▸ Your objective
From the entries below, copy every line where the string "کمپینگ" appears.

Saved data entries:
########################################

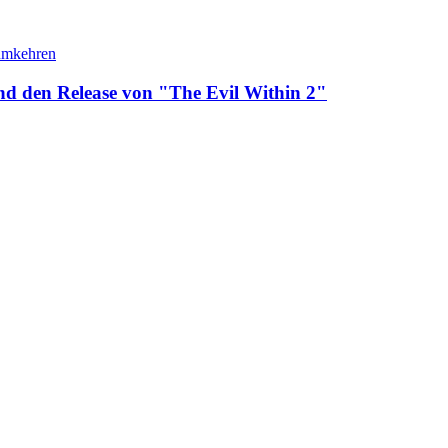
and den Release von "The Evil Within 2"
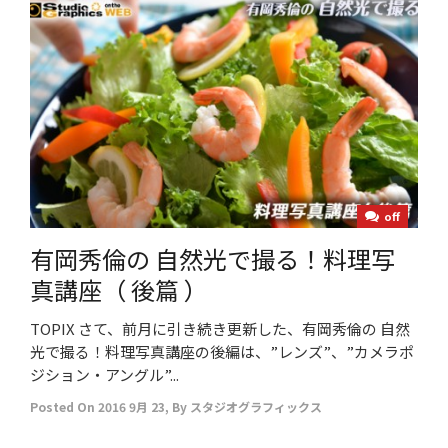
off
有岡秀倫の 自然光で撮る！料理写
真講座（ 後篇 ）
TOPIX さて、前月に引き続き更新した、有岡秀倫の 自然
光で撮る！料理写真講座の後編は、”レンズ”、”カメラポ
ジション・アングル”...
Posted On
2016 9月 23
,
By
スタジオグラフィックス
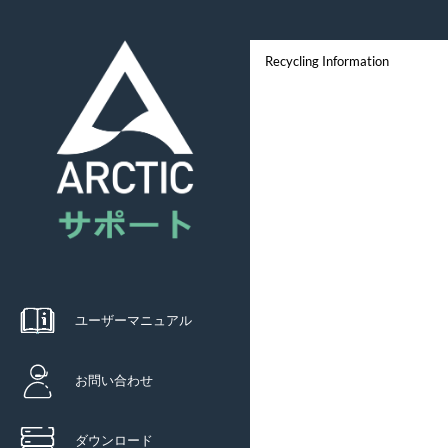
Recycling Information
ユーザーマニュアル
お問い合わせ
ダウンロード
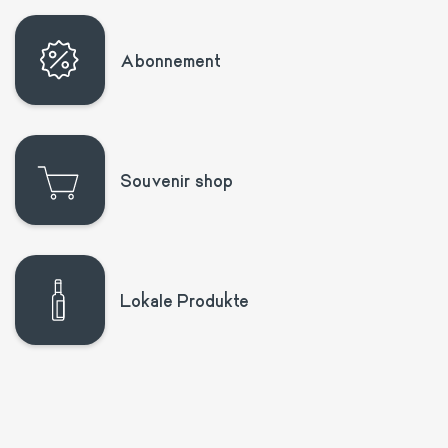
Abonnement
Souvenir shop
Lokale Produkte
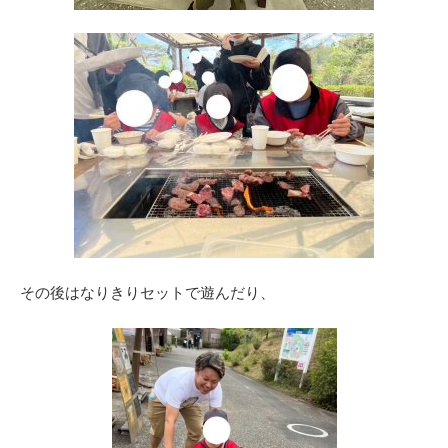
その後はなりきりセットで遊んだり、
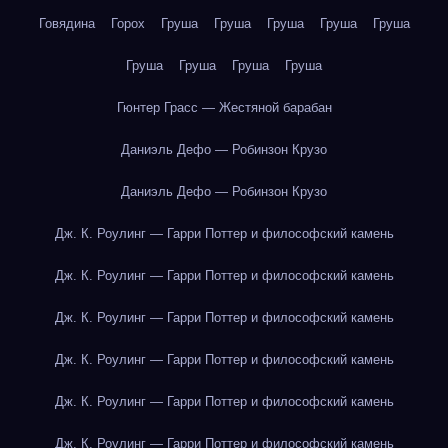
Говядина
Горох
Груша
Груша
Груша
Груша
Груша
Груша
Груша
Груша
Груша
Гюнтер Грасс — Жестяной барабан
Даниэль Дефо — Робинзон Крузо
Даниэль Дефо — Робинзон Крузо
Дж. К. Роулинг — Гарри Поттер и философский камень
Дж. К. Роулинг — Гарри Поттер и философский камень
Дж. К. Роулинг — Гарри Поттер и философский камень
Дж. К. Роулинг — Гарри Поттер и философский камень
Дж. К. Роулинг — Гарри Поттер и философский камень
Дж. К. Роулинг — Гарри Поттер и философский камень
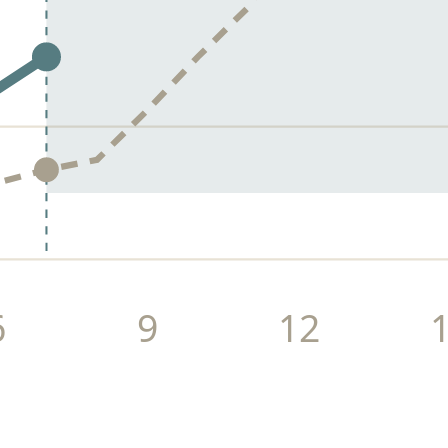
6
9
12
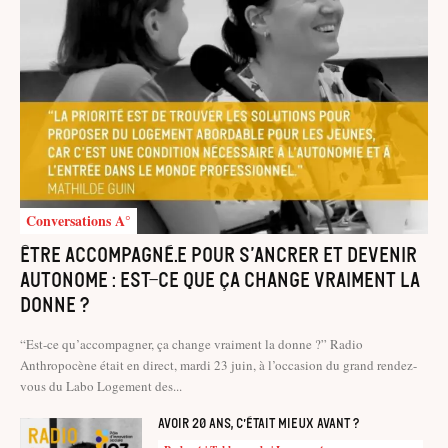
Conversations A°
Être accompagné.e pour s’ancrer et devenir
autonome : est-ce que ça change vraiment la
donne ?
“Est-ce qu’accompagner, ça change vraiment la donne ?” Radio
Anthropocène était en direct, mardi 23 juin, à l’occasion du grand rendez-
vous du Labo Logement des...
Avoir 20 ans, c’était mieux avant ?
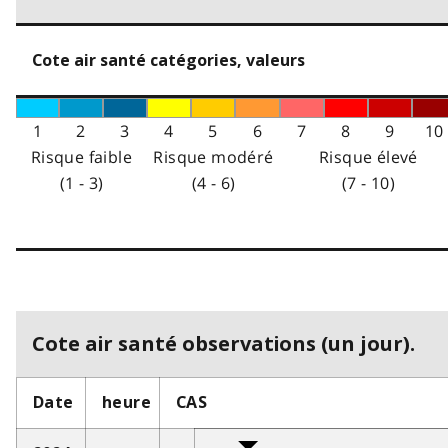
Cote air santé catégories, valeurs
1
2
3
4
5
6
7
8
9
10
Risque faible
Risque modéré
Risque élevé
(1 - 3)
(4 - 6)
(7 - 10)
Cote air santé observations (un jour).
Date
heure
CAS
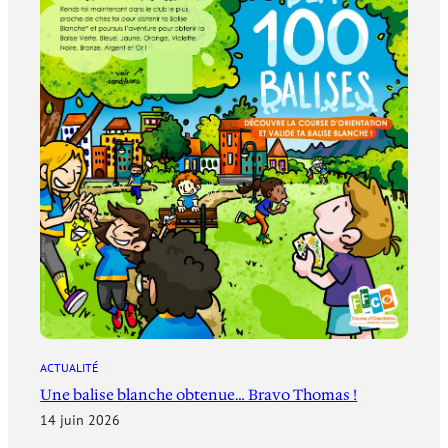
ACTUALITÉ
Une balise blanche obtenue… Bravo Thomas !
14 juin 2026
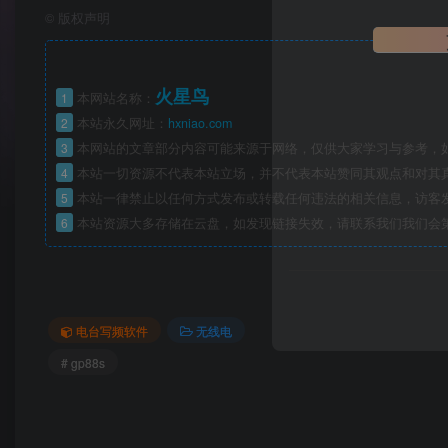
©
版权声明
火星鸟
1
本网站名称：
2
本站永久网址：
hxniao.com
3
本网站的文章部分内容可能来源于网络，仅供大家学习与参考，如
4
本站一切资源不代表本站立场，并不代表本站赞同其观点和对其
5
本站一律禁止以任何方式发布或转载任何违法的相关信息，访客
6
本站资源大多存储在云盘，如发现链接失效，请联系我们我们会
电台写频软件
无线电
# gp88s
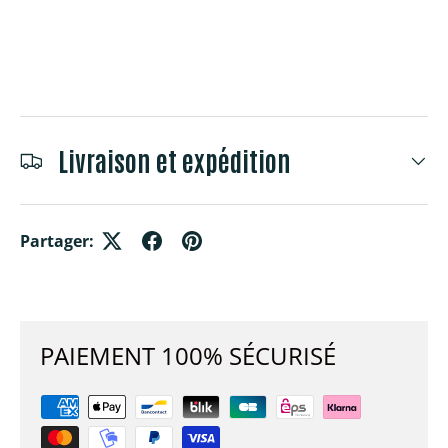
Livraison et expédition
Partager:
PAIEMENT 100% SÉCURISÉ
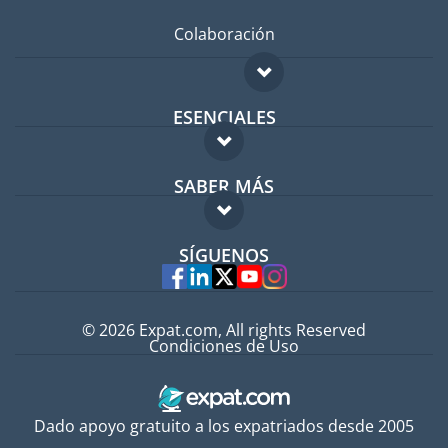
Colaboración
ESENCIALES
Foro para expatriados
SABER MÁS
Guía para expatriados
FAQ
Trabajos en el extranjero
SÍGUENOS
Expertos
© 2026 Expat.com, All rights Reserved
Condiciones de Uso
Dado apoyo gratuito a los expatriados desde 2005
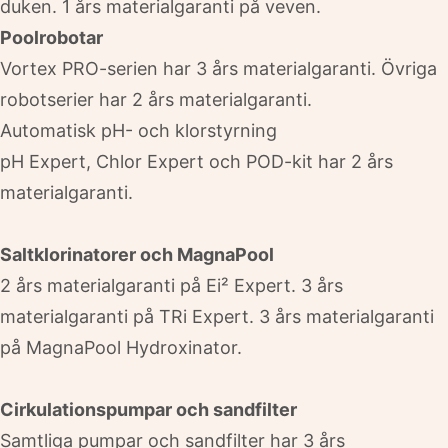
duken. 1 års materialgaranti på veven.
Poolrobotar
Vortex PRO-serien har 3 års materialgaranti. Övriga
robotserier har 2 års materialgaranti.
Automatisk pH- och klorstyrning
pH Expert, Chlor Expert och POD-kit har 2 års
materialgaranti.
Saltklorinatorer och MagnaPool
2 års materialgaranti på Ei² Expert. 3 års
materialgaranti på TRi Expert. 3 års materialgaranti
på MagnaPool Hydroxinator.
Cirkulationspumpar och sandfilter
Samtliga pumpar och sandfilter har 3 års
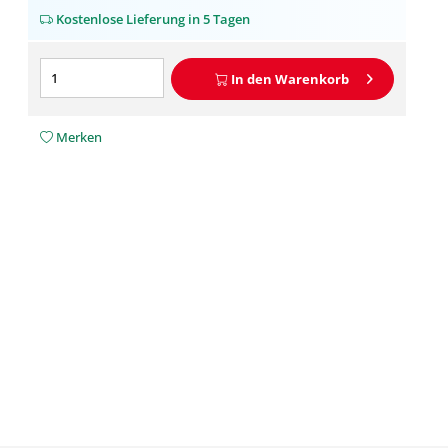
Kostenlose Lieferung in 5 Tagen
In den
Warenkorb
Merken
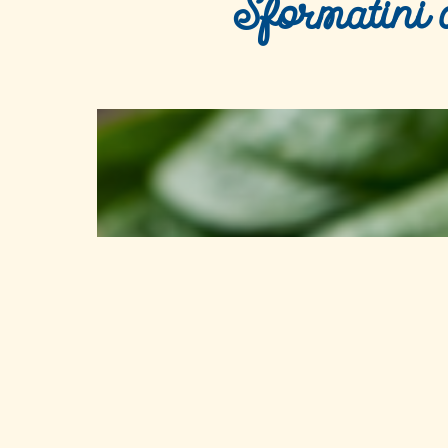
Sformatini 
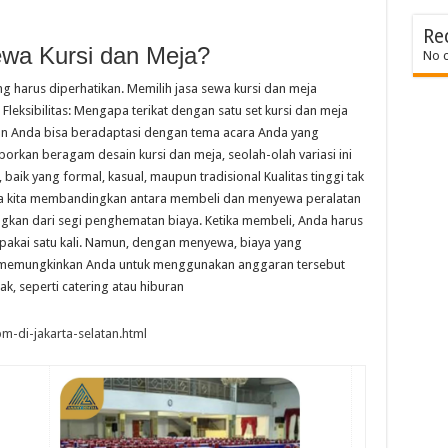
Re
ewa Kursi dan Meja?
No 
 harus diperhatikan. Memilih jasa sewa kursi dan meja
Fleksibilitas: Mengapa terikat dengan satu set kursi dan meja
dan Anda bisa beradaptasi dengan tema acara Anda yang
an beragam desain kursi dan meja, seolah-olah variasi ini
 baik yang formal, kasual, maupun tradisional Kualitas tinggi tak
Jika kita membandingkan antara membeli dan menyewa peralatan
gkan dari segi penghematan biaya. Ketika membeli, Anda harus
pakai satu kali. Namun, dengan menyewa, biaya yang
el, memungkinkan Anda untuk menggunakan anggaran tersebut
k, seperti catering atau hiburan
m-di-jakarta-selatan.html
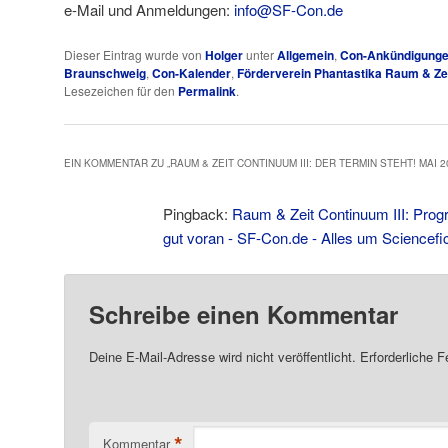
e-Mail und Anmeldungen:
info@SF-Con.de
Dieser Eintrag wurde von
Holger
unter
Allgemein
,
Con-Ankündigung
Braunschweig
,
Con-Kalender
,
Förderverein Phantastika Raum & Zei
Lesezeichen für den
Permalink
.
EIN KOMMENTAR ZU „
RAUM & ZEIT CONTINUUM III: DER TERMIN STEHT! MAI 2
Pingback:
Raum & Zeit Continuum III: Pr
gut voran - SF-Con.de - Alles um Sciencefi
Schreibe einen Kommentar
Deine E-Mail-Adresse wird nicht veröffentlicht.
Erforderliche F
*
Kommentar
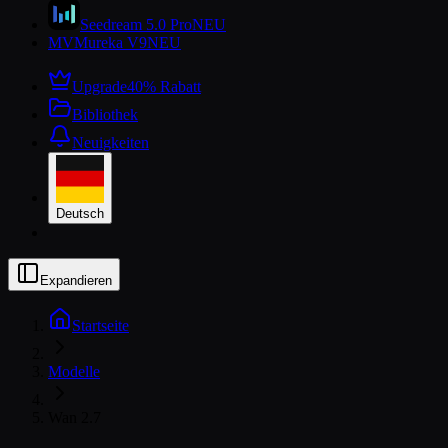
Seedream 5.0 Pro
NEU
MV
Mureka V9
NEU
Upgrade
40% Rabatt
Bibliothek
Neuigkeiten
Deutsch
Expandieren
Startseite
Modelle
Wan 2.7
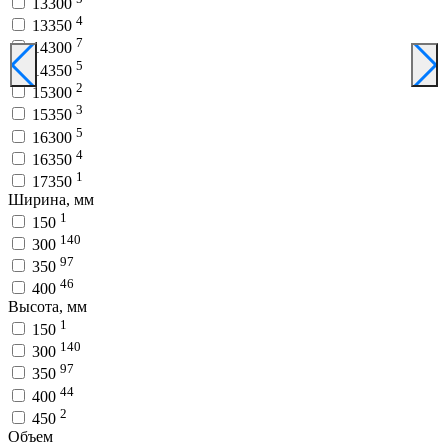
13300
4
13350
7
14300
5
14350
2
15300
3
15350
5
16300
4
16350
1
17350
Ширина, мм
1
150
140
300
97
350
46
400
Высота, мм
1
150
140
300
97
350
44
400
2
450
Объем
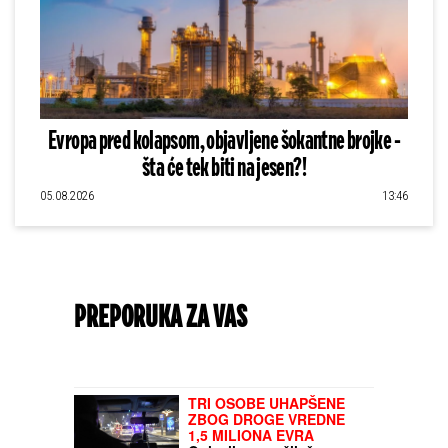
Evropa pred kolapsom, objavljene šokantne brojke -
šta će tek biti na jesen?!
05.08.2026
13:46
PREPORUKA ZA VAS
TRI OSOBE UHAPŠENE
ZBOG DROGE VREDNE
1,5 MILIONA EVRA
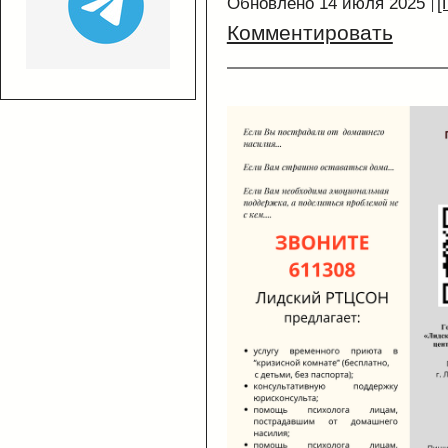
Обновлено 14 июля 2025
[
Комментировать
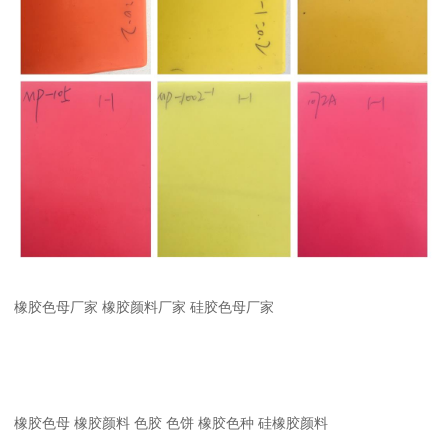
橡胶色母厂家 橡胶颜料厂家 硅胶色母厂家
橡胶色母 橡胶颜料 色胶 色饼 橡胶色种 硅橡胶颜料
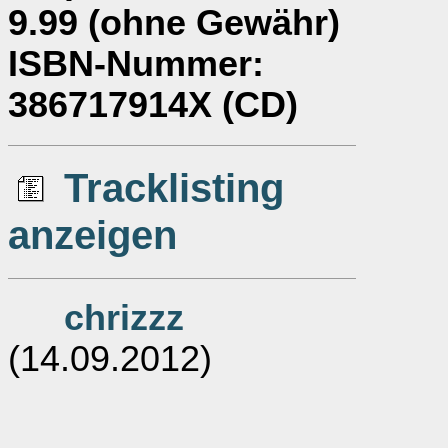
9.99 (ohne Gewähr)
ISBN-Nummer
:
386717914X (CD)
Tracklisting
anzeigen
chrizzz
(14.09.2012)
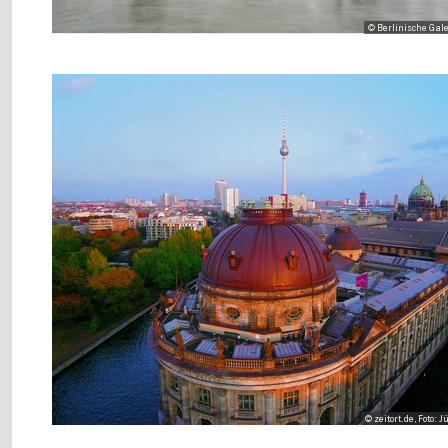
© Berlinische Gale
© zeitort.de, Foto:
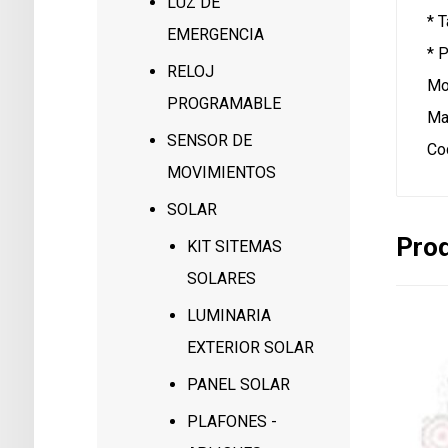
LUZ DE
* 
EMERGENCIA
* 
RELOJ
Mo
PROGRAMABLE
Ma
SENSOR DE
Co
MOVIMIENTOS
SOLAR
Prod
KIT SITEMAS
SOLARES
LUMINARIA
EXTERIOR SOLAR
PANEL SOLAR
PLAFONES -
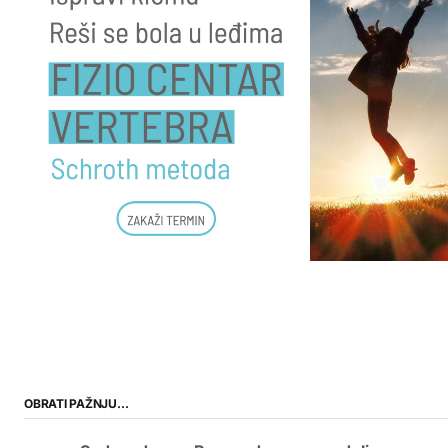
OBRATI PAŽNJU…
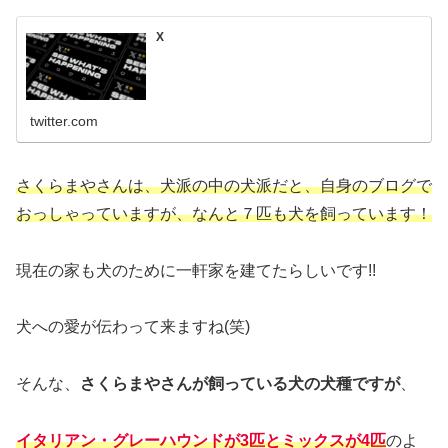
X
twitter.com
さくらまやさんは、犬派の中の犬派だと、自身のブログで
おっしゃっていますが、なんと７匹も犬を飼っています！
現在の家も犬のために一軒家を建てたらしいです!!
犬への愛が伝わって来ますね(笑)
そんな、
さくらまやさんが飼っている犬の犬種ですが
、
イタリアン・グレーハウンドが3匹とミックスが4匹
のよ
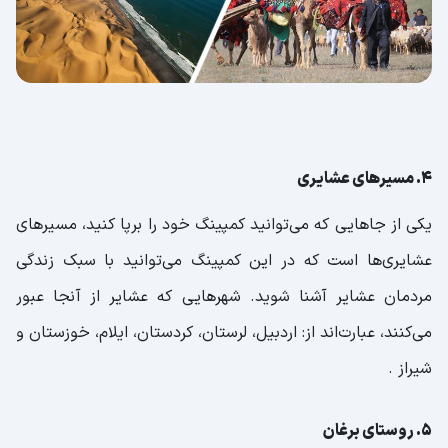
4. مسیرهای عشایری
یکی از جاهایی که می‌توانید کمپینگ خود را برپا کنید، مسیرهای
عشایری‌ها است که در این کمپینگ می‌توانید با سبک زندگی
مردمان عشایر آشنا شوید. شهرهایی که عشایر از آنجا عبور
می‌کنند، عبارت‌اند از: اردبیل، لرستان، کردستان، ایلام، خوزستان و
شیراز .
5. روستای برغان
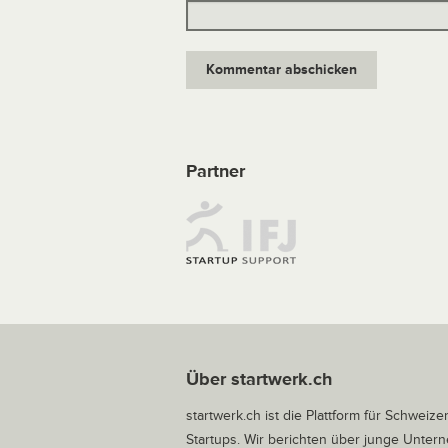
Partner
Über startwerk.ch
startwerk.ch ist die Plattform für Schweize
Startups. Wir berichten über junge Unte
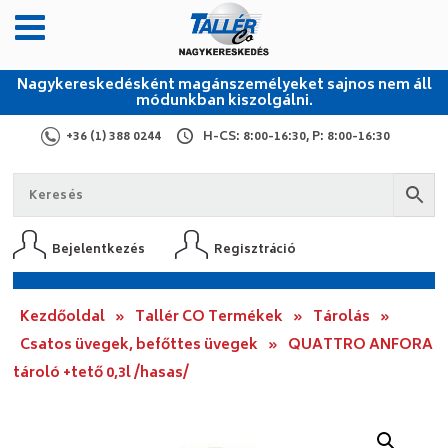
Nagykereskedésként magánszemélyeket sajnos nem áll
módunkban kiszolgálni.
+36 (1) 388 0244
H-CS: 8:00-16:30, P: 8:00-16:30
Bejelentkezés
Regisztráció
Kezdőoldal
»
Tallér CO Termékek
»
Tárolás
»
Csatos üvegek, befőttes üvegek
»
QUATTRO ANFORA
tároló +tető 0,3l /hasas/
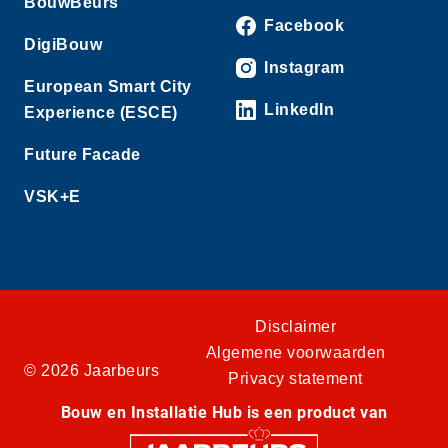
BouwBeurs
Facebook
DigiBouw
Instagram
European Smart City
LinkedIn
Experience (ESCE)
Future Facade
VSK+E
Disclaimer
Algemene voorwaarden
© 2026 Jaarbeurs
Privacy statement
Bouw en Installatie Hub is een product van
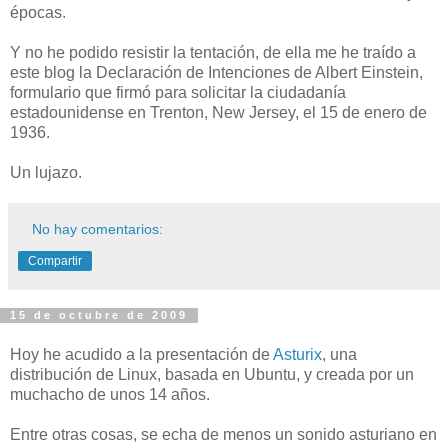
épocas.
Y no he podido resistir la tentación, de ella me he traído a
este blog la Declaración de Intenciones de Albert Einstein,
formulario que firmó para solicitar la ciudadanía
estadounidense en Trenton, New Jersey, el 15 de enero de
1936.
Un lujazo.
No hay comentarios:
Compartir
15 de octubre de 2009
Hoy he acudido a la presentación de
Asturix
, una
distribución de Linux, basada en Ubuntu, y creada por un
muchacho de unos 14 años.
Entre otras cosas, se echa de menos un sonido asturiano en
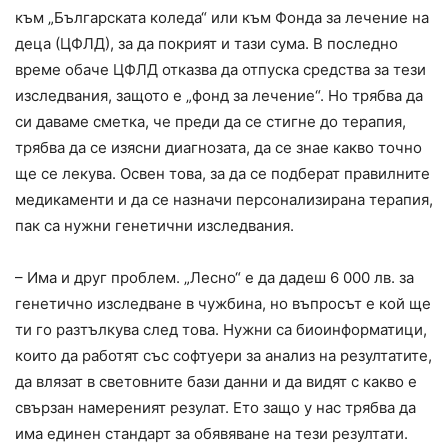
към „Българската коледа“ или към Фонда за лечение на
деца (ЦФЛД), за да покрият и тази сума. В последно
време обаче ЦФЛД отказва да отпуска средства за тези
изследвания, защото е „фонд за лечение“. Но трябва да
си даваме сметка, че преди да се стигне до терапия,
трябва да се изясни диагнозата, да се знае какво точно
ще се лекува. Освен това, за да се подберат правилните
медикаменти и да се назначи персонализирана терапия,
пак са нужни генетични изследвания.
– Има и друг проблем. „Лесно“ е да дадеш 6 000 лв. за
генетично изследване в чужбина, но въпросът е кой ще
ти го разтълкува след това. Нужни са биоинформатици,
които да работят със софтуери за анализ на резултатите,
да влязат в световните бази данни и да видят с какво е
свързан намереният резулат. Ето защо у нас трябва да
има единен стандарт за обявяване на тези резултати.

########################################

▸ Answer space
یکی از جاهایی که می‌توانید کمپینگ خود را برپا کنید، مسیرهای
عشایری‌ها است که در این کمپینگ می‌توانید با سبک زندگی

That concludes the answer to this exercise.